How to choose a Christmas tree—plus, tricks to make it last

If you haven't already done your Christmas tree shopping, now is the perfect time to go for it. And before you make your way over to your local tree lot, there are certain things you should know to score the healthiest, freshest, best-looking tree possible. Read on for a re-cap on how to prep for picking the perfect specimen, along with a host of guidelines for making it last the entire season.

Take Measurements. Do yourself a favor and figure out exactly how much space you have to work with, so you know what size tree to buy (you really want to spare yourself the hassle of buying one that's too big and having to wrestle with a chainsaw in your front yard!). Not only do you need to know your ceiling height and the width of the spot where you plan to stick your tree, but you'll also want to factor in your tree topper and how tall your stand is, too. Bring your tape measure with you to the lot so you can check the diameter of the trunk, since you'll need to make sure your stand is wide enough to accommodate it.

Go Prepared. When you go to buy your tree, bring work gloves in case you have to maneuver the tree into your car. Bring an old blanket or plastic sheeting with you too, to protect your car from scratchy pine needles and/or sticky sap.

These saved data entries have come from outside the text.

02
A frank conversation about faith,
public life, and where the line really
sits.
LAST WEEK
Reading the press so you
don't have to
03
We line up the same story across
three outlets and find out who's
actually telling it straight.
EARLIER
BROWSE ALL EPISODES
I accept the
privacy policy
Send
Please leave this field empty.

Give Yourself Room To Work With. Keep in mind that trees with shorter needles-like frasers and noble firs-as opposed to longer-needled pines, can be easier to decorate, since there's more space between branches for decorations to dangle, and because the stems tend to be a bit more robust, so you don't have issues with heavier ornaments. If you have a lot of ornaments you want to show off, you'll want to make sure they don't get lost among the branches. To learn more about different species of trees, visit

Pick A Fresh One. Ask someone at the store when they got the trees in-clearly, the more recently they were cut, the better, and some lots get shipments a couple times within a season, whereas some only get them at the beginning of the season. Needles should be pliable and look shiny and green-not dry and brown. As a test for freshness, rub your hand along a branch, and make sure the needles don't fall off. (and keep in mind that spruces tend to lose their needles faster than pines). You can also try pinching one of the needles-it should break crisply, like a carrot. If you're at all unsure about a tree's freshness, it's probably best to move onto another one. Always ask the seller to make a fresh cut off the bottom of the tree before you take it home, which will help it soak up water better.

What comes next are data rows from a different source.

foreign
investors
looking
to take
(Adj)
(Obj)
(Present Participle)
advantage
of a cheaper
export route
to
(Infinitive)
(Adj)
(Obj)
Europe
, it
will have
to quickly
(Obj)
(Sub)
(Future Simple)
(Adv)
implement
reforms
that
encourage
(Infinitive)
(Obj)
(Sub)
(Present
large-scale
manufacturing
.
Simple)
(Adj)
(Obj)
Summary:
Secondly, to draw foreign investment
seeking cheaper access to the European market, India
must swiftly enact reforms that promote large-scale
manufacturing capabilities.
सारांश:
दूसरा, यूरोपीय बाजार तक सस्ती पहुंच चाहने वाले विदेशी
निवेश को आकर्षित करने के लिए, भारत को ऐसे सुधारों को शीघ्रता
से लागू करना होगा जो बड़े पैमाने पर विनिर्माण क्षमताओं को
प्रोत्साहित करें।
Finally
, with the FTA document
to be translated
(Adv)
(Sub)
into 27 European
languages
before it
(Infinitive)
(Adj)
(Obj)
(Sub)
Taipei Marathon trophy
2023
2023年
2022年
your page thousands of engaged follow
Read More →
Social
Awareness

Keep It Well Nourished. You'll want a stand that can accommodate at least a gallon of water, since a tree can drink that much within the first 24 hours. Once you have the tree set in the stand, add a packet of tree nutrients (which they usually sell at the tree lot and/or your local nursery). Check daily to make sure the water level is at least halfway full. To make it easier to add water, you can add a bit of PVC piping into the basin, so you don't have to crawl underneath (which is both potentially awkward and messy) the tree to keep it hydrated. Keep it as far away from heating vents, direct sunlight, and fireplaces to keep the branches from dying out.